YOUR ASSIGNMENT -
Look for the string "üzerinden" in the listing below and copy every line in which it appears.

RECORDS SUPPLIED -
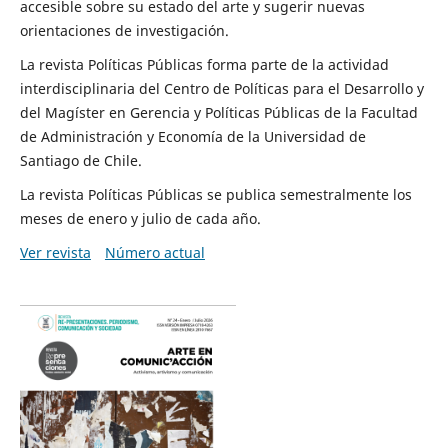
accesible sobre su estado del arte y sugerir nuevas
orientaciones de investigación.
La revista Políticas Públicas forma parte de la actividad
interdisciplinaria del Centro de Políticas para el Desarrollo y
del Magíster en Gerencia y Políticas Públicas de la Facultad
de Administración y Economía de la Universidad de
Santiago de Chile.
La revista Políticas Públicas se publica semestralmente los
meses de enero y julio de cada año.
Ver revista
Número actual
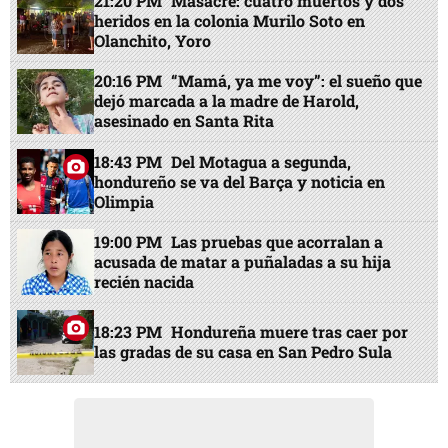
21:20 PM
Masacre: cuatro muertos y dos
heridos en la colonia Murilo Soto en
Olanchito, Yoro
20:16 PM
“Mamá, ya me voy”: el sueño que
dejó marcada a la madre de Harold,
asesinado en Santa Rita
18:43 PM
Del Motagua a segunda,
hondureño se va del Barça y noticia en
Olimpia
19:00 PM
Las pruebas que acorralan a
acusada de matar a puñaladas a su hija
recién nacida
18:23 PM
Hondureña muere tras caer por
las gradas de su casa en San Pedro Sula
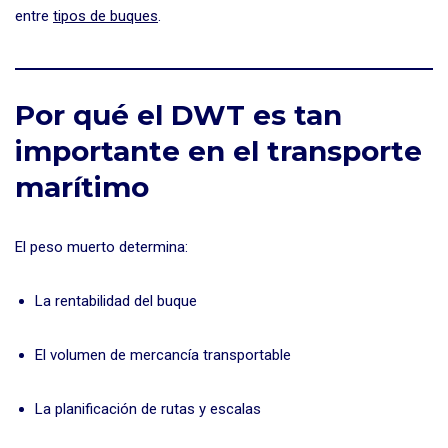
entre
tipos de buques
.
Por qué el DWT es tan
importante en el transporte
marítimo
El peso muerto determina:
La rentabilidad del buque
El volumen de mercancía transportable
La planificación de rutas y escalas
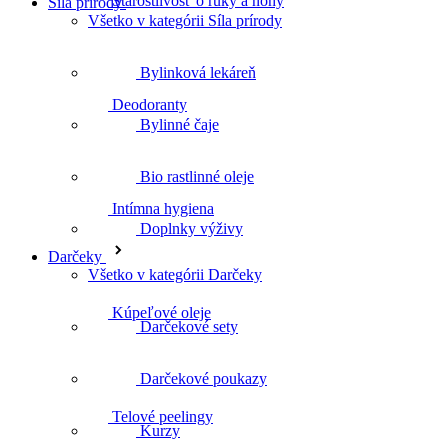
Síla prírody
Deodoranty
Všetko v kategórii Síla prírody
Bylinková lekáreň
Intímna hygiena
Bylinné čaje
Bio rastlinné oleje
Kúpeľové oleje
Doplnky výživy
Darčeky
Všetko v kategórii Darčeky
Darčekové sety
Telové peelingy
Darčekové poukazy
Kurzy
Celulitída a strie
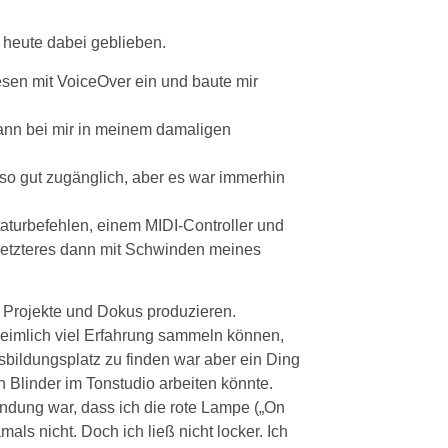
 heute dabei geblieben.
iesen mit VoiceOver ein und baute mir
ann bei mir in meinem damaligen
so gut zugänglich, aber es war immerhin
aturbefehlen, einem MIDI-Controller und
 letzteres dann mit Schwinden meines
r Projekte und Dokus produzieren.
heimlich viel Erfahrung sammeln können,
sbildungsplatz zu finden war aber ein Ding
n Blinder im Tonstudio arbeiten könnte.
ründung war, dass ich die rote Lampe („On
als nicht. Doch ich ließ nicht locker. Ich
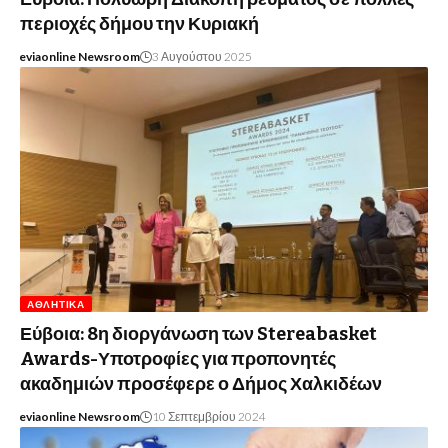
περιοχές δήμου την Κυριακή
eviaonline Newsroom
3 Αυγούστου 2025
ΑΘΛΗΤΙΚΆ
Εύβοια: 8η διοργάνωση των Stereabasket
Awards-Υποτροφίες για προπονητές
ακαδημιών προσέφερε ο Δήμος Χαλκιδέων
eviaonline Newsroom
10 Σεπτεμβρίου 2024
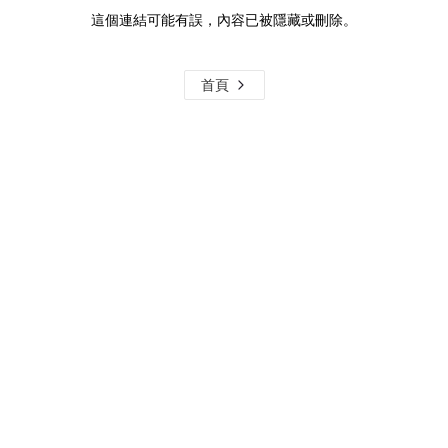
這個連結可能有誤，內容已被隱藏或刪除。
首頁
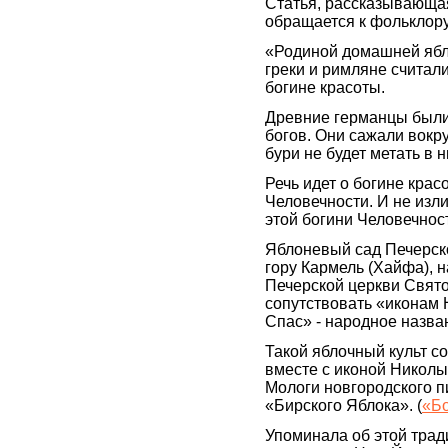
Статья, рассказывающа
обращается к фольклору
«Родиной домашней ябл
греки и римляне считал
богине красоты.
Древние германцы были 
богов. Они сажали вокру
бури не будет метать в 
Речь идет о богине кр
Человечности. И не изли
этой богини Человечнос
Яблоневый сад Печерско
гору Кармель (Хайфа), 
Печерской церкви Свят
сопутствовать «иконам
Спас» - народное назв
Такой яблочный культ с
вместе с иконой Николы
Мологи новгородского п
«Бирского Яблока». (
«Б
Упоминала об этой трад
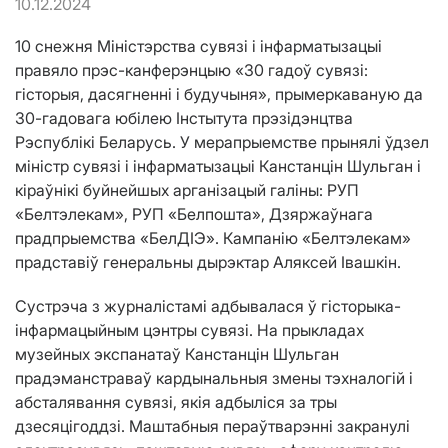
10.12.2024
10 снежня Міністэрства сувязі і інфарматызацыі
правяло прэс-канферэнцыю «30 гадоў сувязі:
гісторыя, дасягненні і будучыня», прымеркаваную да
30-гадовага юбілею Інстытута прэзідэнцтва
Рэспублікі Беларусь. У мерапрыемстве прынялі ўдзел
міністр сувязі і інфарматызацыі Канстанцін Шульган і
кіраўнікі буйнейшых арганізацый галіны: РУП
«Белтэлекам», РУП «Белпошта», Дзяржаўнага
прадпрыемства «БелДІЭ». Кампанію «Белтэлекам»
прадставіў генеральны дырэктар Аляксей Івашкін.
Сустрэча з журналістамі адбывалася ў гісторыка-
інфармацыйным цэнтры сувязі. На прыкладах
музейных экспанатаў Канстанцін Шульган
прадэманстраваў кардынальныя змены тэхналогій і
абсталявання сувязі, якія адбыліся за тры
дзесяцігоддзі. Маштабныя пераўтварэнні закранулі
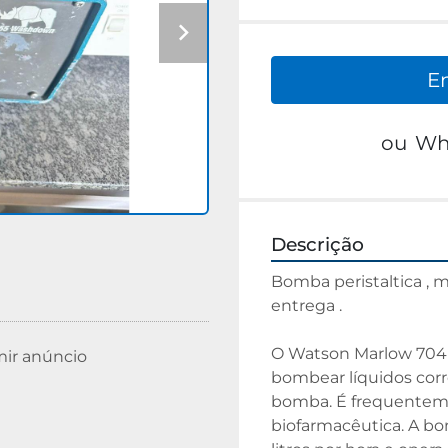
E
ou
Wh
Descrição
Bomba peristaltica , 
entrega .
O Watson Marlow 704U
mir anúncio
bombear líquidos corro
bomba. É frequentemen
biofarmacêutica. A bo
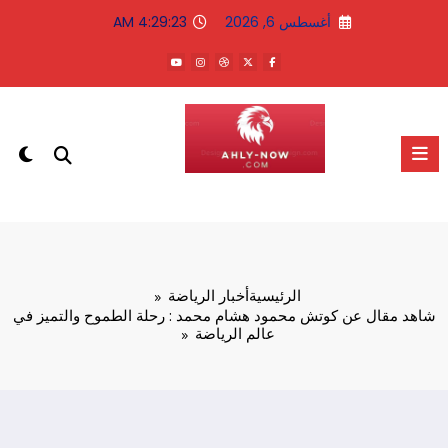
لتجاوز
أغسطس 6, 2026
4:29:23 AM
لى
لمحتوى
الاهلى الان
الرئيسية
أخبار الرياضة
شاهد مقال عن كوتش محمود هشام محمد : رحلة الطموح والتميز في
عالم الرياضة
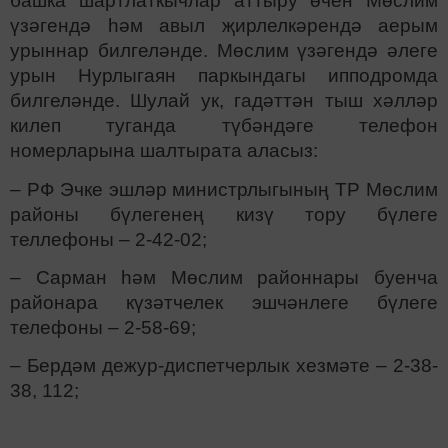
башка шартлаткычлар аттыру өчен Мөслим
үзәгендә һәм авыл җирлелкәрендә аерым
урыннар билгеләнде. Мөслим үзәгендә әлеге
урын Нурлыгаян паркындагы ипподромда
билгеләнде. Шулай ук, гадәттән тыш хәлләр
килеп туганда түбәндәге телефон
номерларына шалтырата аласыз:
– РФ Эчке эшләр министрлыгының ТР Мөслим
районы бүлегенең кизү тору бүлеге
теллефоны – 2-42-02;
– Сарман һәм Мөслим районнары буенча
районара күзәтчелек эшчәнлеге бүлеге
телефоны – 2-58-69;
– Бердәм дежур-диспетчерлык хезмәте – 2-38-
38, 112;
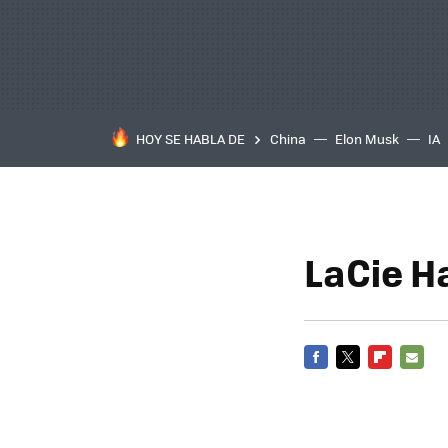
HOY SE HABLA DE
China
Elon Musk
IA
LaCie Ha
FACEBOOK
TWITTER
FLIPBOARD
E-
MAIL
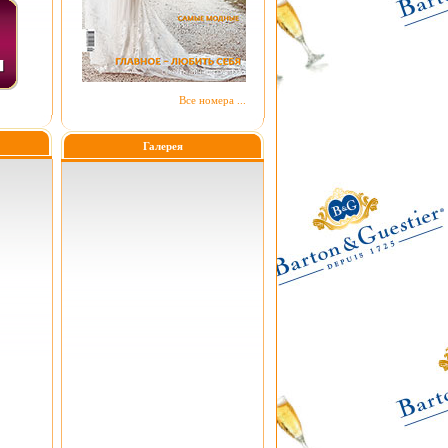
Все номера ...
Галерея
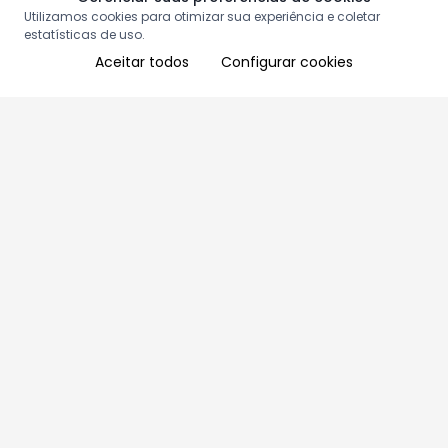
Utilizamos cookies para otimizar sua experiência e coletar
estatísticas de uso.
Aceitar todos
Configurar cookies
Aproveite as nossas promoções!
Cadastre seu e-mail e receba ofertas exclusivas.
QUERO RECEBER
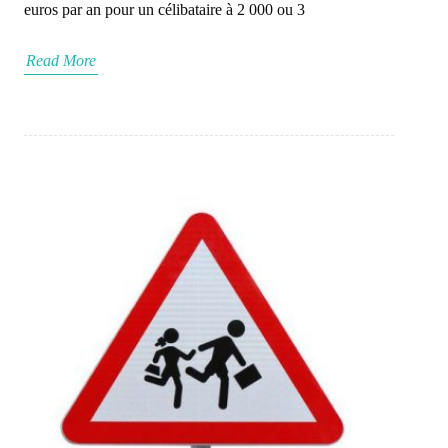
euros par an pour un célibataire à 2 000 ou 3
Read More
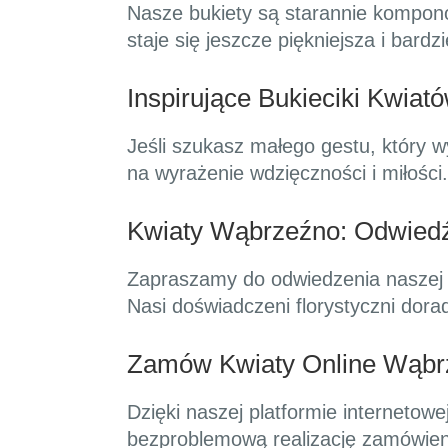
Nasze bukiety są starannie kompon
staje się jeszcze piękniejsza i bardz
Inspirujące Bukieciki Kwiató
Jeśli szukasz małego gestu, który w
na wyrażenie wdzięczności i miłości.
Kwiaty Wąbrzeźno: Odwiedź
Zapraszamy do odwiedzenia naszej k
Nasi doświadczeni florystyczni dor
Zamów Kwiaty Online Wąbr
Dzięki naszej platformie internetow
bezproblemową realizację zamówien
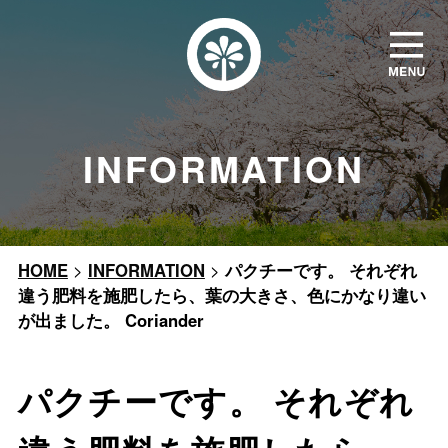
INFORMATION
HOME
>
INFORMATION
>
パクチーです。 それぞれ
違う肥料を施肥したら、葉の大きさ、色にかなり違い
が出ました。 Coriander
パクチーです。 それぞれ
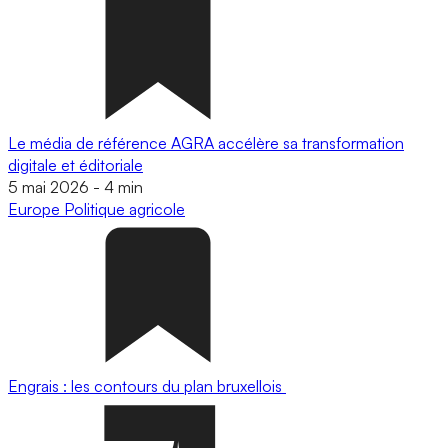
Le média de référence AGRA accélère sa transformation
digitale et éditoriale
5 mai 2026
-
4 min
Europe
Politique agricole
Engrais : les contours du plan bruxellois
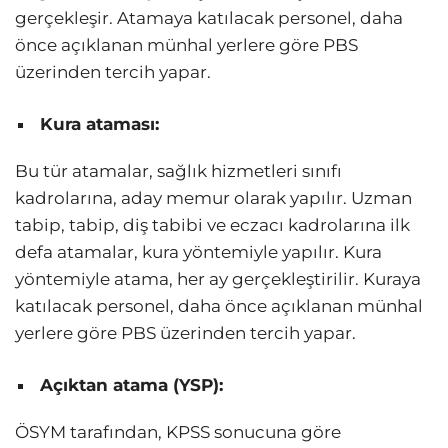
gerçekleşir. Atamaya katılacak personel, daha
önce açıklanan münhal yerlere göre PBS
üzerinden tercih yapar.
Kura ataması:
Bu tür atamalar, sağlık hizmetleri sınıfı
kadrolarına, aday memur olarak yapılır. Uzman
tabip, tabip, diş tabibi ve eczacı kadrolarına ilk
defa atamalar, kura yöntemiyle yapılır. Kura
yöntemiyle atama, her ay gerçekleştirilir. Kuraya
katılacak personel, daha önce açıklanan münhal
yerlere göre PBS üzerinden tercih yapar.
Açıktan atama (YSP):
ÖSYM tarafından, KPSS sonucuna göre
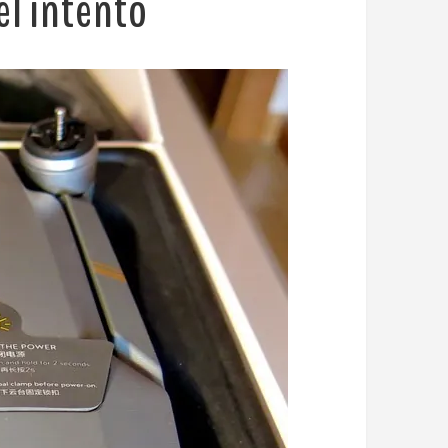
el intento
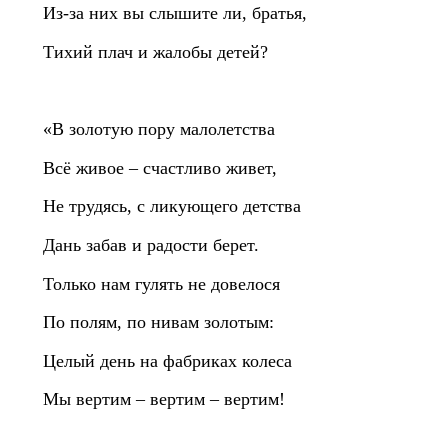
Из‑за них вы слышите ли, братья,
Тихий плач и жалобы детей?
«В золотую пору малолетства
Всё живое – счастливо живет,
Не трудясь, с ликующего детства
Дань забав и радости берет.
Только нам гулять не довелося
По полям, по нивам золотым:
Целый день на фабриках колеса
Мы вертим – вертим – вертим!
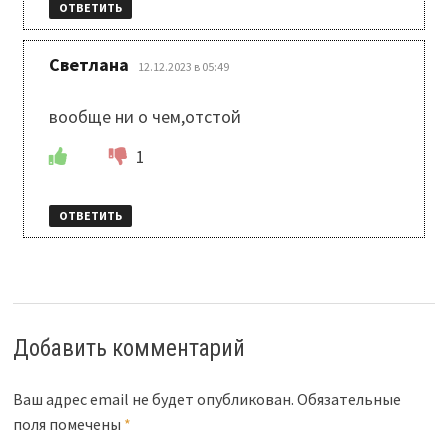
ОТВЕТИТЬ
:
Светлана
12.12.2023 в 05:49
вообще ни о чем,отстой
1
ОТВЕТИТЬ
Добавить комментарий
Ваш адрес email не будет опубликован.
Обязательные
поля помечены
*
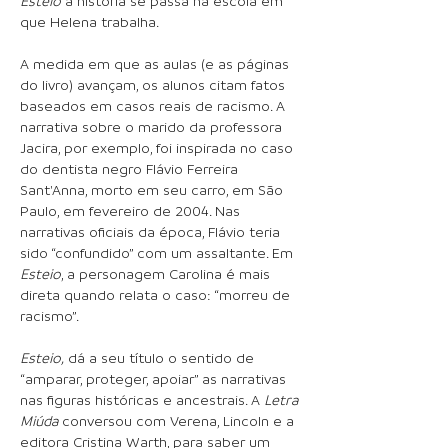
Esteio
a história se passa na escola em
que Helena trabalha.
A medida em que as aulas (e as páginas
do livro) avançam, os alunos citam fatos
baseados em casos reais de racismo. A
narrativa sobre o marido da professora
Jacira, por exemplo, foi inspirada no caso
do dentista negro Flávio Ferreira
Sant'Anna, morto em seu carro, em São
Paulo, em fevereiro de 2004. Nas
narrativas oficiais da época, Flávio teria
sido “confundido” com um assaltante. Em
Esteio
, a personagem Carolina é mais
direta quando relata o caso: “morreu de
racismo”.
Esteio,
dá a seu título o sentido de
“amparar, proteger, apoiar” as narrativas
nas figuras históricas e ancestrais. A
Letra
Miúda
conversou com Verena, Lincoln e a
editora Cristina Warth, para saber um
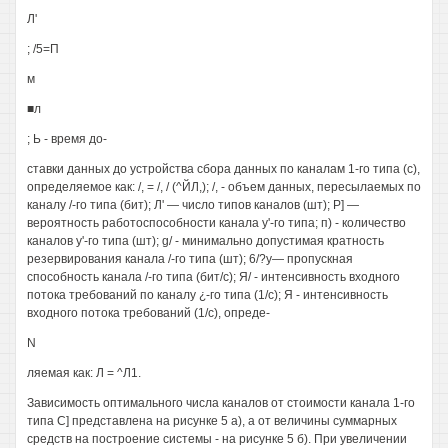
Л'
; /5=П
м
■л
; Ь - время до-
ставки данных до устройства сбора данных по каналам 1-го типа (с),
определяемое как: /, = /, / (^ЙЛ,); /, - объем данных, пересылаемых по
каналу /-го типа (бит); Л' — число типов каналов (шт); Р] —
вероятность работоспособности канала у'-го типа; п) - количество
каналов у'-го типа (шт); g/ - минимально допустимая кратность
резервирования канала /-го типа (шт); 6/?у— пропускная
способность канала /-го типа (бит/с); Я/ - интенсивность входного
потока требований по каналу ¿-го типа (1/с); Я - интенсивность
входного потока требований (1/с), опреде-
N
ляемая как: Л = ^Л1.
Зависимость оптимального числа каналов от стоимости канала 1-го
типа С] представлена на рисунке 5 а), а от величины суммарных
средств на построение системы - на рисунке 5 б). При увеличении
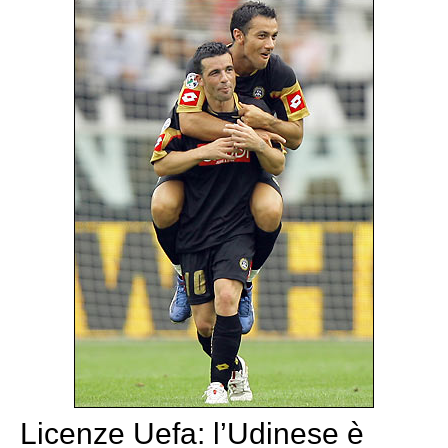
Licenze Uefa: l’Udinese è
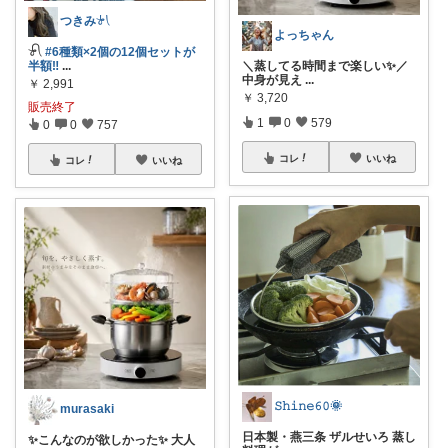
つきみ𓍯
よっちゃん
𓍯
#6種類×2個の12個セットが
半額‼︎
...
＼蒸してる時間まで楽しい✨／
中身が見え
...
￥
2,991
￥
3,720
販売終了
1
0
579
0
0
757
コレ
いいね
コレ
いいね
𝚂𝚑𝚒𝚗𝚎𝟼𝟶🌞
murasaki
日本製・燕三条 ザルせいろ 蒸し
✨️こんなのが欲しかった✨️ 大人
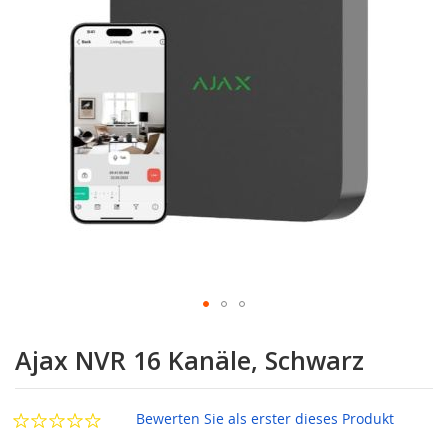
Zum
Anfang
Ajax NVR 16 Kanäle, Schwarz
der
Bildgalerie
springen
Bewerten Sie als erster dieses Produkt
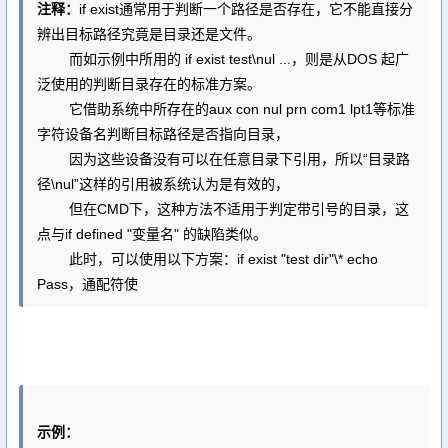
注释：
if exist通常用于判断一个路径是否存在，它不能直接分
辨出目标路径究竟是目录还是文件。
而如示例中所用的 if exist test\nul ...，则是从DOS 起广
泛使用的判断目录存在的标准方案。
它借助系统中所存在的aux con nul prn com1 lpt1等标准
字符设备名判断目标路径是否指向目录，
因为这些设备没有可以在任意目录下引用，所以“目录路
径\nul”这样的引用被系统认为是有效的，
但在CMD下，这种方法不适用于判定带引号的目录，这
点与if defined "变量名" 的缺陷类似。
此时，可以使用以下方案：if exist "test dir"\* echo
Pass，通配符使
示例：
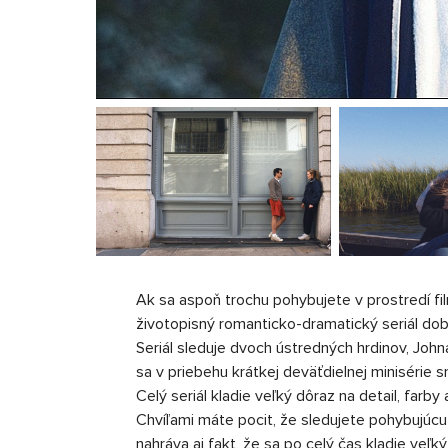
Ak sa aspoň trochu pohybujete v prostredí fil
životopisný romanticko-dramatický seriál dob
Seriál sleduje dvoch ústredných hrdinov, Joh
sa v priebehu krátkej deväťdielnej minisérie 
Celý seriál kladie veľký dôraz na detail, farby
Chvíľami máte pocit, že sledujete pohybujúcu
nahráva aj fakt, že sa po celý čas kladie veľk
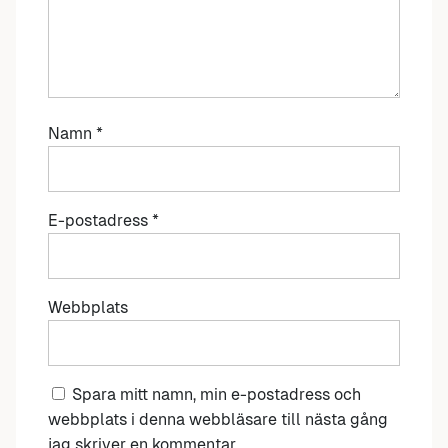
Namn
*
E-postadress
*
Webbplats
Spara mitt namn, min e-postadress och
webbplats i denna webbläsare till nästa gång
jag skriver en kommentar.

SOLUTION FOR THIS TASK -
üzerinden tercih yapar.
yerlere göre PBS üzerinden tercih yapar.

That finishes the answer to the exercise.